In Dr. Faith’s lecture, hosted by MHAF in Potomac, MD, she urges the doctors in the audience to “leave [their] egos at the door” if an autistic patient says their ” perfume smells bad.” Dr. Faith mentions that she’ worked with an autistic patient who was more comfortable being examined in the family car. While this is considered an atypical practice, she accommodated the request, and the appointment went smoothly. There are patients on the spectrum who prefer deep pressure as opposed to a doctor’s gentle touch. Others may not tolerate a tongue depressor or an ear examination, and, while it may be common protocol to check a patient from head-to-toe, it is ultimately up to the physician to determine whether a procedure is absolutely essential. The key to success is to remain flexible and open to individual needs. While these kinds of outside-the-box practices are not formally taught in medical school, if implemented responsibly, they can make for a more timely, productive, and comfortable visit for everyone involved.



Dr. Faith recommends that parents practice taking their autistic children to the doctor over and over again to establish familiarity with the office and to also film or photograph this process for at-home review. She urges parents to be up-front when asking for accommodations or making suggestions to their provider, just as she urged physicians to keep an open mind and be willing to adjust their procedures on a case-by-case basis. Clear and thorough communication is key for parents as they are the true experts and know their children better than anyone else. Disclosure is not only important in working with current doctors but also in transitioning from a pediatrician to a general practitioner.

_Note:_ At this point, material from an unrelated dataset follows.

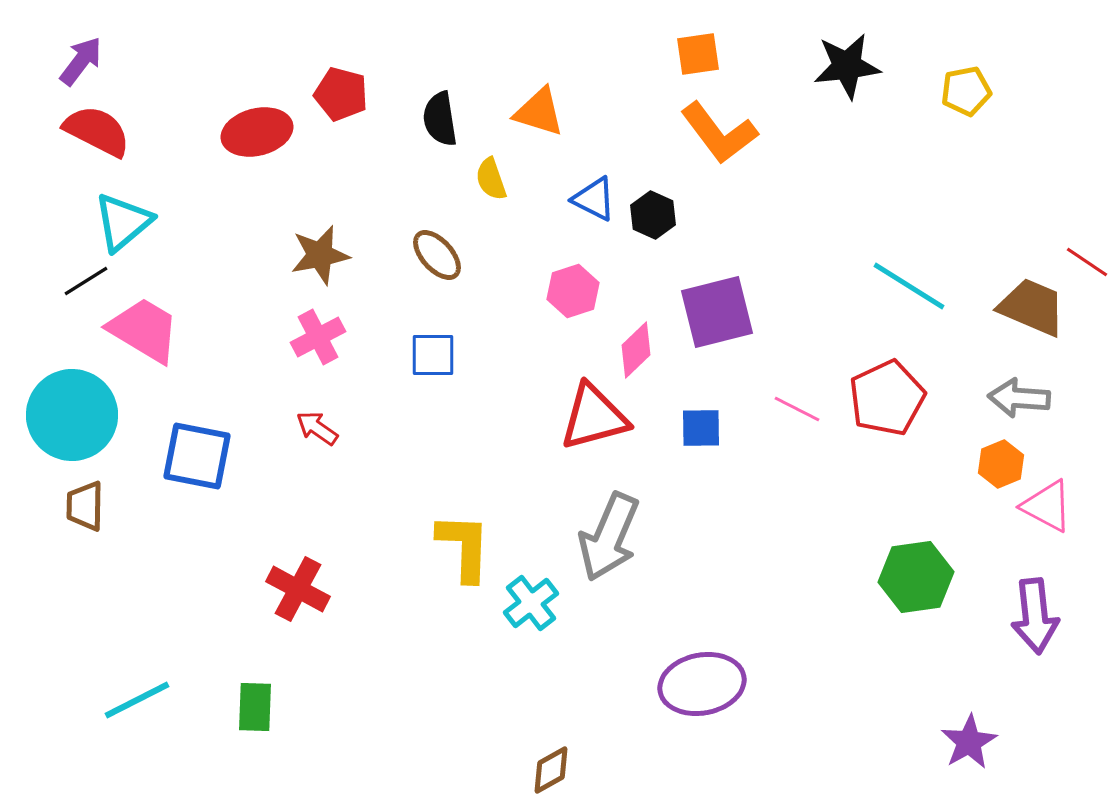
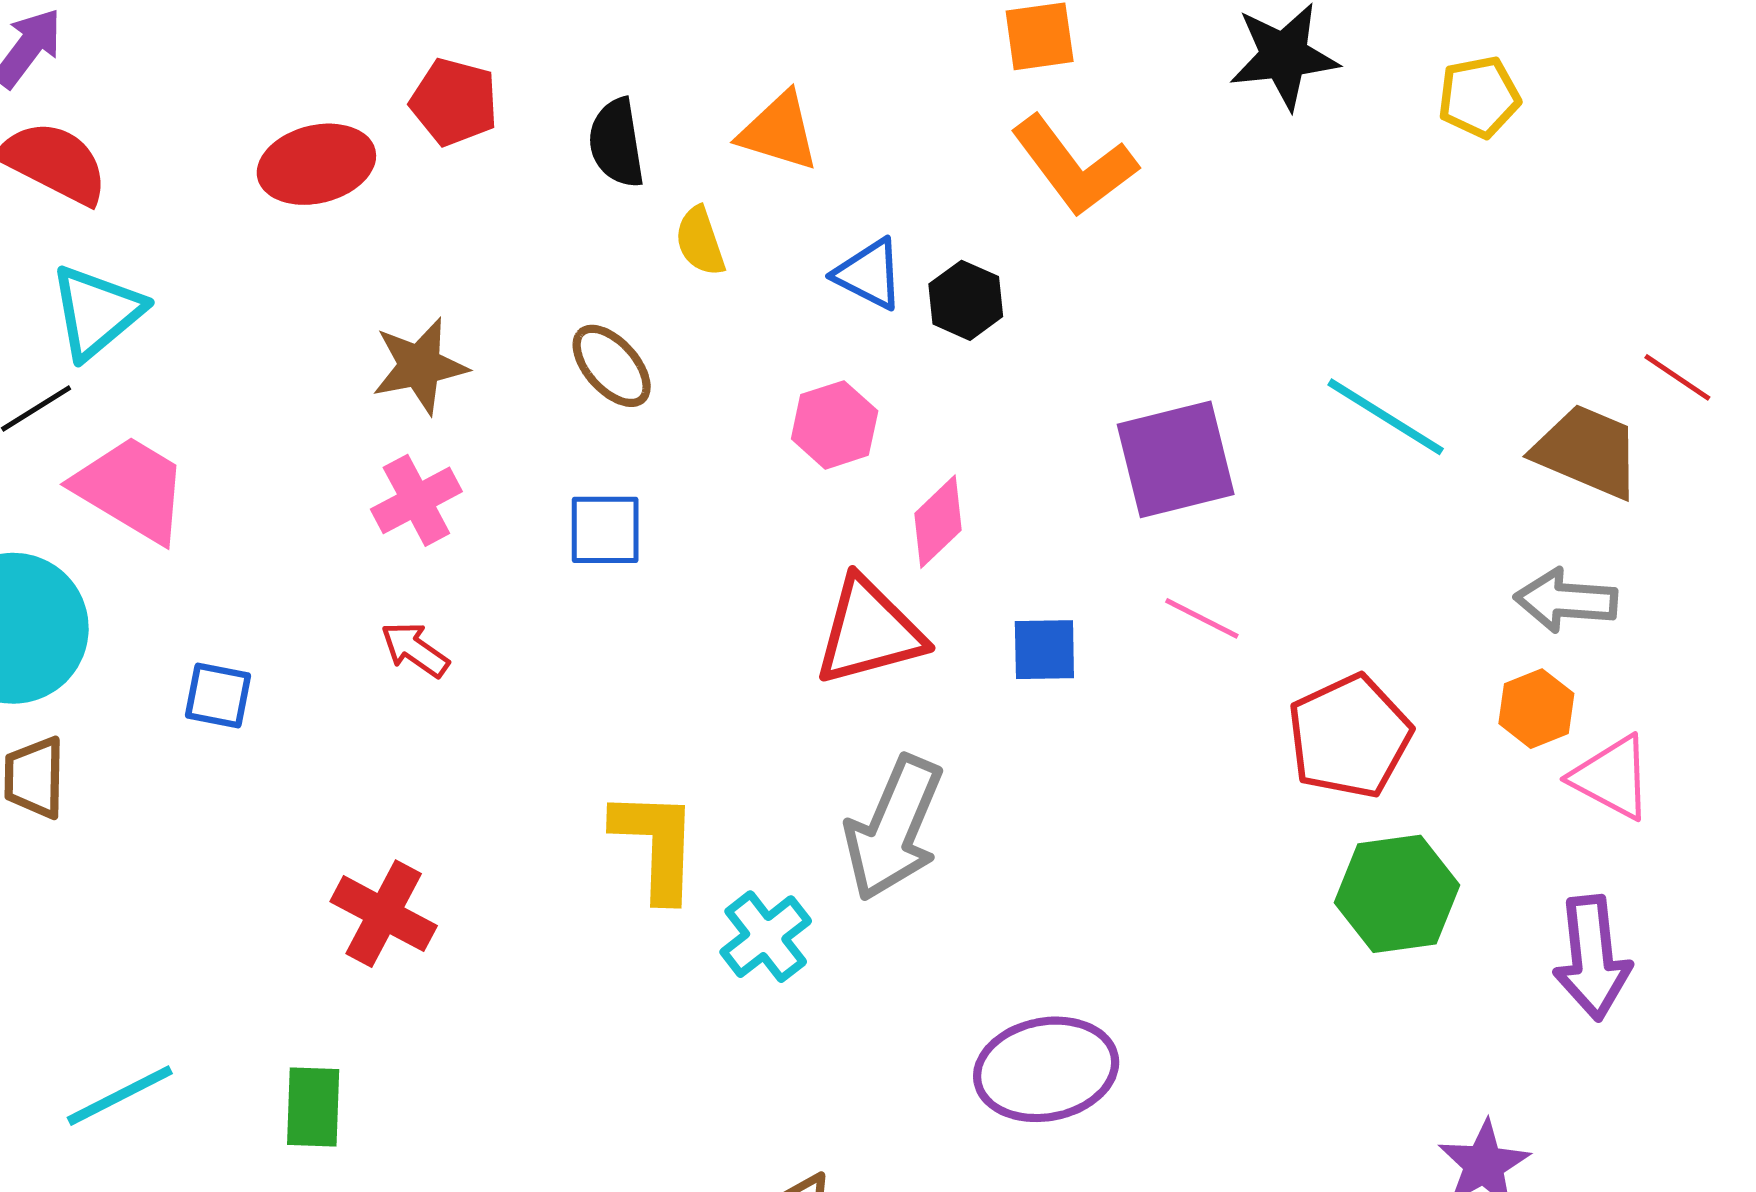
purple square: (717, 312) -> (1176, 459), moved
red pentagon: (887, 398) -> (1349, 736), moved
blue square: (197, 456) -> (218, 695), size x0.6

Parents and doctors alike find Dr. Faith’s lecture to be informative and empowering. This feedback supports the national urgency for more formal discussions pertaining to medical issues and autism. As Dr. Faith contends throughout her presentation: with reciprocal training, medical visits for all of the Michaels in the world can be vastly improved.

Dr. Faith Frankel, a member of the Madison House Advisory Board, has presented on this subject at autism conferences, physicians at MedStar Georgetown University Hospital and Virginia Hospital Center, a member of the Mayo Clinic Care Network, as well as operating room professionals at Suburban Hospital, part of the alliance Johns Hopkins Medicine and the National Institutes of Health. Her presentation includes many tips for physicians, autistic individuals and parents to make providing medical care easier throughout the lifespan.